No fewer than nine people died after a mining pit caved in on alleged illegal miners in Dogon Daji Village of Ruwan Dorawa, Maru Local Government Area of Zamfara State, as two miners dug gold worth N2.3 million two days before the incident. The incident happened at about 5:00a.m yesterday when the miners were digging up gold at one of the mining sites, few metres from Dogon Daji Village.
An eyewitness named Shafi’u Abdullahi told Daily Sun that they were about to observe their morning prayer when some people rushed to the mosque shouting for help. “We rushed to the mining site and found out that the under ground tunnel caved in and we understand that 10 people were inside and we believed they are buried alive.”
Daily Sun gathered that it took the rescuers more than nine hours before they could dig the dead miners out of the collapsed pit. Eyewitness further explained that after they rushed to the site, many of them (rescuer) started using hoes, shovels and all other available objects to rescue those trapped, but they were able to get only one person alive and he was rushed to the hospital in Maru.

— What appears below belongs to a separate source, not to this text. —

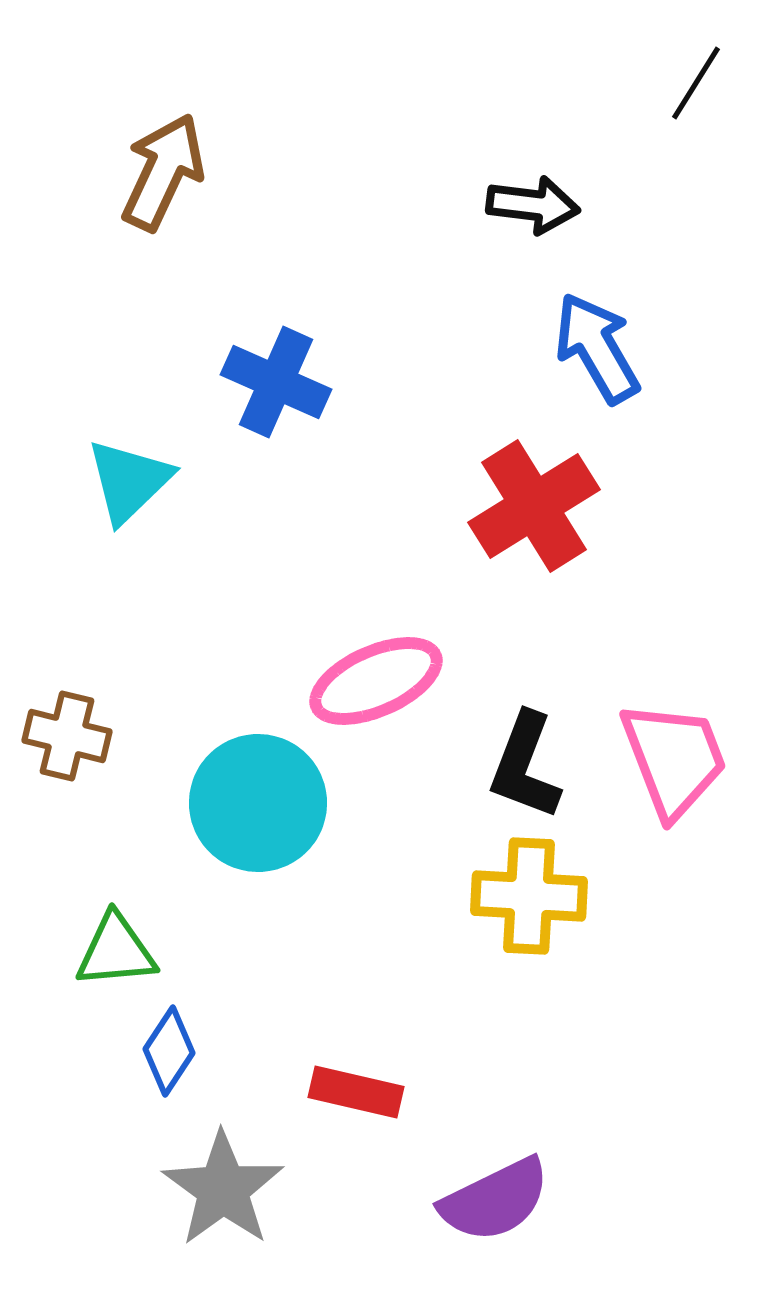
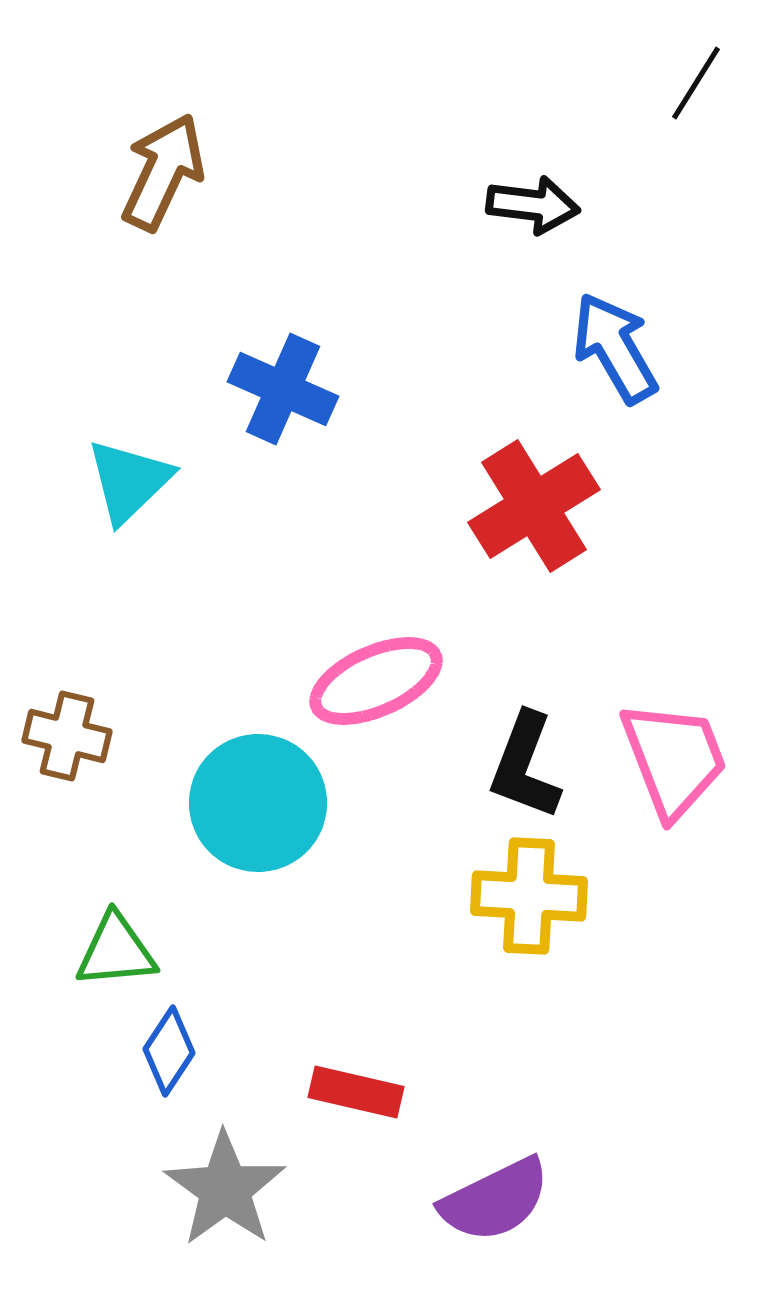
blue arrow: moved 18 px right
blue cross: moved 7 px right, 7 px down
gray star: moved 2 px right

“When we brought them out around 2:00p.m, nine of them were already dead except one Mallam Hussaini Maikifi who was rescued and rushed to hospital.” Daily Sun learnt from a close source, Lawali Abubakar that before the collapse of the mining pit, there was sign of possible collapse, which the miners took with levity. When Daily Sun visited the scene of the incident, it was gathered that the site was deserted. Sources further disclosed that two miners made N2.3 million in one of the mining pits in the area a day before the tragedy struck and that it had become a means of earning a livelihood to the teeming jobless villagers.
“We won’t stop mining despite the dangers unless government provides alternative jobs because we are eking out a living from the business,” another eyewitness, Isah Ibrahim said. Meanwhile, the Police Public Relations Officer (PPRO) of the state police command, DSP Hassan Usman Talba confirmed the incident, saying, the law banning all forms of illegal mining was still in force and that anybody caught would face the full wrath of the law.
“The only problem we are facing on the issue of illegal mining is that we cannot locate these illegal mining sites with ease because, they are mostly situated in the forests and let me tell you when I was a DPO in Anka Local Government Area, I arrested some of them,” he added.